Starting at the line that holds "Backen oder kochen für den guten Zweck" and stopping at the line that holds "Grill- oder Glühweinfest in der Nachbarschaft", restate the records below word for word, with both of those lines included.

Exercise input Start Marker

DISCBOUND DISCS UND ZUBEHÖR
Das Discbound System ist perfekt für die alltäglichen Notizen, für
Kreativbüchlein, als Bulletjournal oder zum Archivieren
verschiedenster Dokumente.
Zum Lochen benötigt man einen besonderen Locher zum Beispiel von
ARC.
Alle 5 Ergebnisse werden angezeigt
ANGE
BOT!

Exercise input End Marker
Exercise input Start Marker

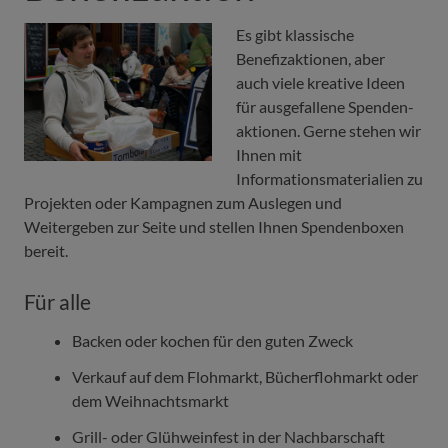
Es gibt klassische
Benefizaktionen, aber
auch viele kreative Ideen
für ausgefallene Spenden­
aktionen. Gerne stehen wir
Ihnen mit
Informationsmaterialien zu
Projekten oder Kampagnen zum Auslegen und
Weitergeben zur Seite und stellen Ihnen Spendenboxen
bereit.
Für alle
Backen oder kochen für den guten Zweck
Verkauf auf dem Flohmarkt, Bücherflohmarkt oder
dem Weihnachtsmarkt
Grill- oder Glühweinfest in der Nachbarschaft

Exercise input End Marker

__Reply__.
Backen oder kochen für den guten Zweck
Verkauf auf dem Flohmarkt, Bücherflohmarkt oder
dem Weihnachtsmarkt
Grill- oder Glühweinfest in der Nachbarschaft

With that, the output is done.